EC2 | Accumulo Data

Running on EC2

The following steps will help you get starting running Accumulo in Amazon's Elastic Compute Cloud. These instructions have been tested on clusters of up to 400 EC2 m1.large instances.

The current stable release of Accumulo is version 1.3.5. The AMI and instructions will be updated when 1.4 is released.

Hardware
- Instance Type
- AMIs
- Instance Location
- Process Distribution
Installation
Configuration
- Operating System
- File System
- Elastic Block Service (EBS) Volumes
- Hadoop
- HDFS
- MapReduce
- ZooKeeper
- Accumulo
- Networking and Security
Initialization
- Hadoop
Starting
- HDFS
- ZooKeeper
- MapReduce
- Accumulo
Monitoring
Stopping
Suspending
Next Steps

Hardware

Instance Types

For all node types (NameNode, DataNode, TabletServer, etc) m1.large instance types have been tested and are known to work on clusters consisting of up to 400 nodes. Using a larger instance for the HDFS NameNode, specifically those with mode memory, may be desired.

m1.large instances have 7.5GB of RAM, which is enough to run all three types of processes: TabletServer, HDFS DataNode, and MapReduce TaskTracker simultaneously without problems. Organizations have been known to use larger instances with success.

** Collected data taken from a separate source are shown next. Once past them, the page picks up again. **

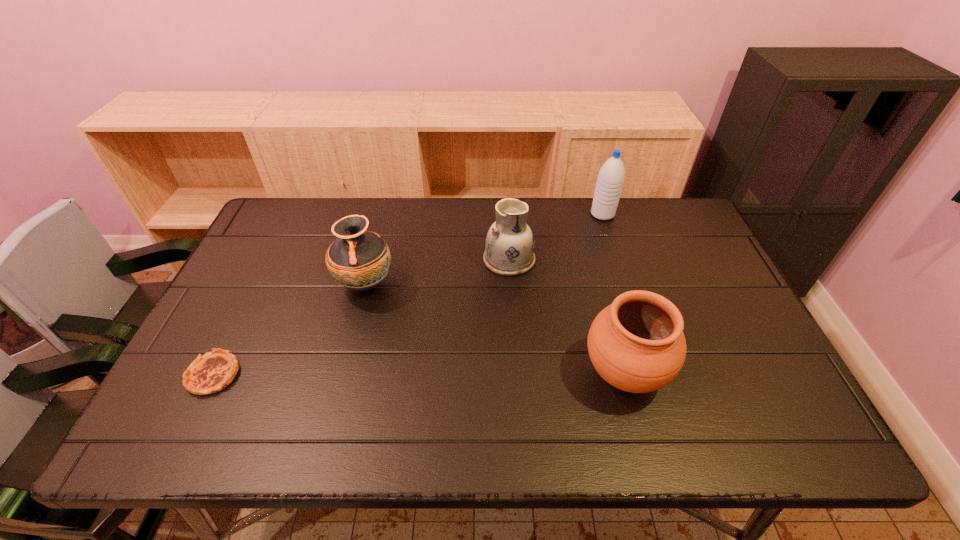 At what (x,y) coordinates should I click in order to perform the action: click on blank area located 0.090m on the right of the leftmost object. Please return your answer as a coordinate pair (x, y). Looking at the image, I should click on (276, 375).

I want to click on water bottle present at the far edge, so click(611, 176).

You are a GUI agent. You are given a task and a screenshot of the screen. Output one action in this format:
    pyautogui.click(x=<x>, y=<y>)
    Task: Click on the pottery situated at the far edge
    
    Given the screenshot: What is the action you would take?
    pyautogui.click(x=509, y=246)

Locate an element on the screen. object that is positioned at the near edge is located at coordinates (636, 344).

The width and height of the screenshot is (960, 540). What are the coordinates of `object present at the left edge` in the screenshot? It's located at (214, 371).

At what (x,y) coordinates should I click in order to perform the action: click on vacant space at the far edge. Please return your answer as a coordinate pair (x, y). Image resolution: width=960 pixels, height=540 pixels. Looking at the image, I should click on (309, 243).

Where is `free spot at the near edge of the desktop`? The height and width of the screenshot is (540, 960). free spot at the near edge of the desktop is located at coordinates (359, 442).

At what (x,y) coordinates should I click in order to perform the action: click on vacant space at the left edge. Please return your answer as a coordinate pair (x, y). The image size is (960, 540). Looking at the image, I should click on (259, 286).

In the image, there is a desktop. At what (x,y) coordinates should I click in order to perform the action: click on free space at the right edge. Please return your answer as a coordinate pair (x, y). Looking at the image, I should click on (706, 255).

In the image, there is a desktop. At what (x,y) coordinates should I click in order to perform the action: click on free space at the far left corner. Please return your answer as a coordinate pair (x, y). Looking at the image, I should click on (280, 202).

m1.larges also have two local disks (a.k.a instance storage), which may be preferable to a single disk of the same size, as it provides more IOPS to Accumulo.

AMIs

This tutorial was tested with the Ubuntu Mavrick 10.10 x86_64 AMI
with the ID ami-08f40561

We may post a pre-installed and configured Accumulo AMI here soon.

Instance Location

Accumulo has been tested on a cluster spanning up to four separate regions in the same Availability Zone without suffering from inter-region latency. It is unknown whether inter-Availablity-Zone latency will cause problems.

For better failure resilience, HDFS's "Rack Awareness" feature could theoretically be configured to create replicas in different regions. This could help avoid data unavailability if an entire region becomes unavailable. Doing this is outside the scope of this tutorial.

Process Distribution

Although all the processes necessary can be run on a single machine, for production clusters it's best to separate some processes. Namely the following list the types of nodes and the processes run thereon:

HDFS NameNode - NameNode
JobTracker - JobTracker
ZooKeeper - ZooKeeper (QuorumPeer)
Accumulo Master - Master, Monitor, Garbage Collector
Worker Node - TabletServer, Logger, TaskTracker, DataNode

Installation

Much of the Installation and Configuration can be performed by executing this script on your instances after booting up. After the script executes, resume the steps at Hadoop Configuration. The following describes the steps in the script.

Cloudera's Hadoop distribution, CDH3u2 has been tested and known to work. apt-get is an easy way to install Hadoop.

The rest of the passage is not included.